Claremont Colleges and Proposal of a Men's College
The Group Plan
By 1920, Pomona College trustees decided to limit enrollment to 750 men and women in an effort to sustain the quality and intimacy of the college. However, Pomona College found itself turning down two out of every three students who applied for admission. After a trip to England, President Blaisdell argued that Claremont should support the growth of an Oxford/Cambridge-style academic culture in which a group of autonomous colleges share central programs and facilities, while maintaining distinctive governance and identities. As Blaisdell explained, “My own very deep hope is that instead of one great, undifferentiated university, we might have a group of institutions divided into small colleges around a library and other utilities which they would use in common.” In 1924, the Board of Trustees appointed a committee made up of Colonel Seeley Mudd, Llewellyn Bixby, Ernest Jaqua, and George Burgess to investigate “future expansion of Pomona College in the relation to developing other coordinated institutions.” The “Committee on Future Organization,” as they came to be known, laid down the fundamental vision behind the Group Plan, with Blaisdell calling for the eventual establishment of multiple colleges enrolling between 150 and 300 students. On September 17, 1925, the Pomona College Board of Trustees named President Blaisdell, Colonel Mudd, and Jacob Harper (attorney for Ellen Browning Scripps) as nucleus for the board of trustees of a new corporation, Claremont Colleges.

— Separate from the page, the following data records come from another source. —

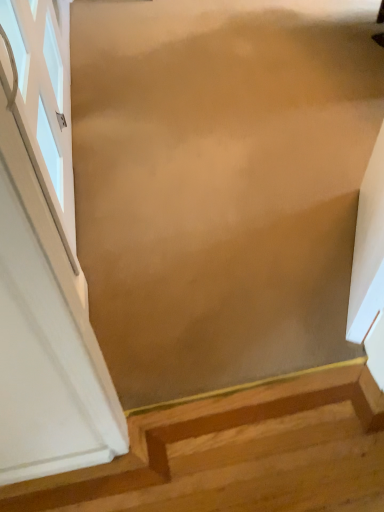 Question: Could wooden stairs at lower right be considered to be inside white glass window at left?

Choices:
 (A) yes
 (B) no

Answer: (B)

Question: From a real-world perspective, is white glass window at left physically below wooden stairs at lower right?

Choices:
 (A) no
 (B) yes

Answer: (A)

Question: Can you confirm if white glass window at left is thinner than wooden stairs at lower right?

Choices:
 (A) no
 (B) yes

Answer: (B)

Question: Is white glass window at left closer to the viewer compared to wooden stairs at lower right?

Choices:
 (A) yes
 (B) no

Answer: (B)

Question: Does white glass window at left appear on the left side of wooden stairs at lower right?

Choices:
 (A) yes
 (B) no

Answer: (A)

Question: From the image's perspective, would you say white glass window at left is shown under wooden stairs at lower right?

Choices:
 (A) no
 (B) yes

Answer: (A)

Question: Considering the relative sizes of wooden stairs at lower right and white glass window at left in the image provided, is wooden stairs at lower right wider than white glass window at left?

Choices:
 (A) yes
 (B) no

Answer: (A)

Question: From a real-world perspective, is wooden stairs at lower right on top of white glass window at left?

Choices:
 (A) no
 (B) yes

Answer: (A)

Question: Can you confirm if wooden stairs at lower right is shorter than white glass window at left?

Choices:
 (A) yes
 (B) no

Answer: (A)

Question: Is wooden stairs at lower right positioned in front of white glass window at left?

Choices:
 (A) no
 (B) yes

Answer: (B)

Question: From the image's perspective, is wooden stairs at lower right on top of white glass window at left?

Choices:
 (A) no
 (B) yes

Answer: (A)

Question: Can you confirm if wooden stairs at lower right is positioned to the left of white glass window at left?

Choices:
 (A) yes
 (B) no

Answer: (B)

Question: Would you say wooden stairs at lower right is to the left or to the right of white glass window at left in the picture?

Choices:
 (A) left
 (B) right

Answer: (B) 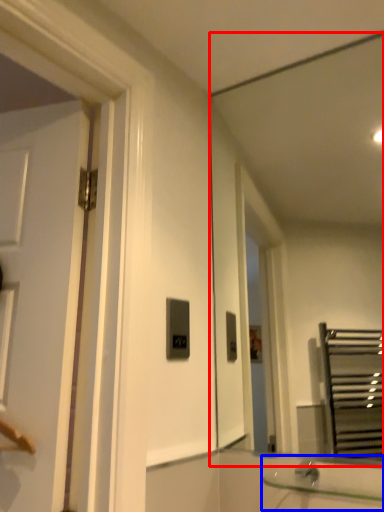 Question: Among these objects, which one is farthest to the camera, mirror (highlighted by a red box) or sink (highlighted by a blue box)?

Choices:
 (A) mirror
 (B) sink

Answer: (A) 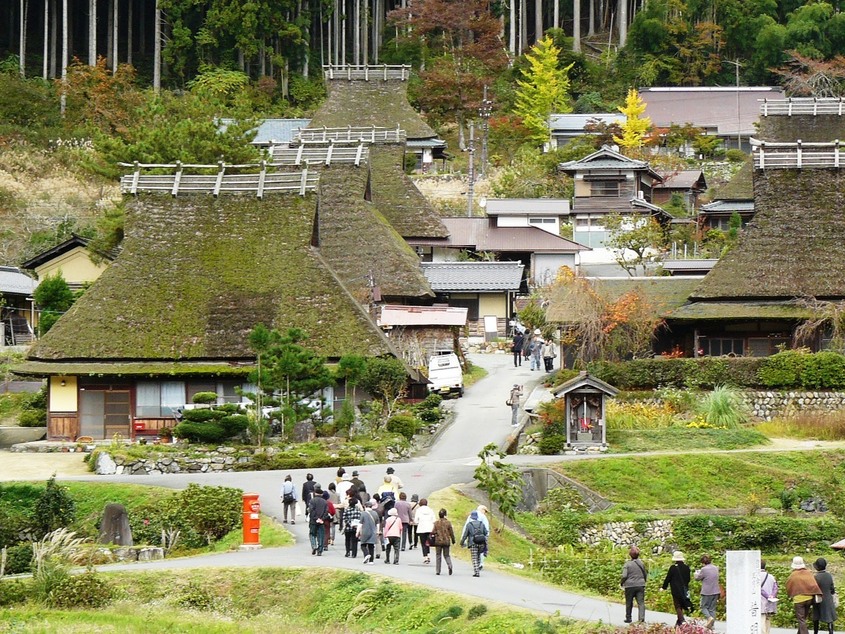 Identify the location of window. (148, 398).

Founding of Scripps College
The first achievement of the Board of Fellows of Claremont Colleges was the founding of Scripps College for Women. Dr. Ernest Jaqua helped prepare and plan for this new venture, which had been energized with gifts of land and money from Ellen Browning Scripps. On June 15, 1926, Jaqua reported to the Board of Fellows that ten men and ten women had accepted appointment to the Scripps College Board of Trustees and its Articles of Incorporation had been filed in Sacramento three days earlier. The newly established Scripps College spared no expense in its distinguishing architecture. Architect Gordon Kaufmann designed the new institution as a Spanish Renaissance cloister, with courtyards and connecting arcades, concrete surfaces, red tile roofs, decorated windows, doors, columns, tile porticos, and iron grills. Landscape architect Edward Huntsman Trout complemented Kaufmann’s Spanish cloisters with a central mall and attendant walks, lawns, trees, and shrubs. On October 14, 1927, Ernest Jaqua was inaugurated as president of Scripps College.

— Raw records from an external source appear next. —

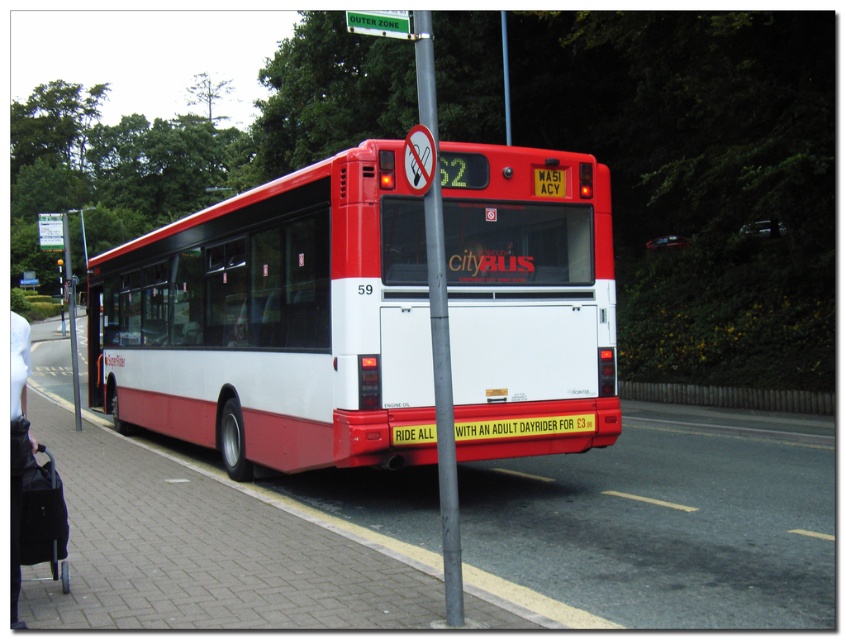 Is red matte bus at center wider than metallic gray pole at center?

Yes, red matte bus at center is wider than metallic gray pole at center.

Describe the element at coordinates (273, 321) in the screenshot. The image size is (846, 640). I see `red matte bus at center` at that location.

Where is `red matte bus at center`? This screenshot has height=640, width=846. red matte bus at center is located at coordinates (273, 321).

Which is in front, point (427, 195) or point (367, 12)?

Point (367, 12) is in front.

Can you confirm if metallic gray pole at center is bigger than green plastic sign at upper center?

Indeed, metallic gray pole at center has a larger size compared to green plastic sign at upper center.

Who is more forward, (x=432, y=320) or (x=365, y=20)?

Point (x=365, y=20)

This screenshot has width=846, height=640. What are the coordinates of `metallic gray pole at center` in the screenshot? It's located at (438, 330).

Is metallic gray pole at center shorter than yellowtexturedlicense plate at center?

No, metallic gray pole at center is not shorter than yellowtexturedlicense plate at center.

Between metallic gray pole at center and yellowtexturedlicense plate at center, which one appears on the left side from the viewer's perspective?

Positioned to the left is metallic gray pole at center.

Is point (438, 179) behind point (493, 419)?

No.

Locate an element on the screen. metallic gray pole at center is located at coordinates coord(438,330).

Plan for a Third College and the Munro Report
After the founding of Scripps College, the plan to found a third (men’s) college, balancing Scripps was underway. Further impetus for immediate expansion came from a million-dollar unrestricted bequest to Claremont Colleges from the estate of Colonel Seeley Mudd, chairman of the Board of Fellows of Claremont Colleges, following his death on May 24, 1926. Encouraged by the gift and the successful opening of Scripps, the Board of Fellows of Claremont Colleges named a committee to look into the matter of a third college in early 1927.

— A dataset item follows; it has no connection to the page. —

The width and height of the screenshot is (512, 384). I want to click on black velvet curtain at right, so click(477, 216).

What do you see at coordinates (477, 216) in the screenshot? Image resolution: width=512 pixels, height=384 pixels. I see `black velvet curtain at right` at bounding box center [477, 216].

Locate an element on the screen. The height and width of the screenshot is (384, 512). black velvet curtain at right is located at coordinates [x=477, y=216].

William Munro, a Scripps trustee and professor of government and history at Cal Tech, chaired the new committee which filed a seven-page report on the men’s college on April 8, 1927. The “Report of the Special Committee on Aims and Purposes,” also referred to as the Munro Report, represented the first formal call for a men’s college in Claremont. While subsequent documents and reports would expand upon and refine the findings laid out in the Munro Report, the identity of the men’s college was outlined. The college would serve as an institution for men oriented toward a business and public affairs program within a liberal arts framework and serve as a residential college of two hundred students preparing young men for careers in business, public affairs, and law.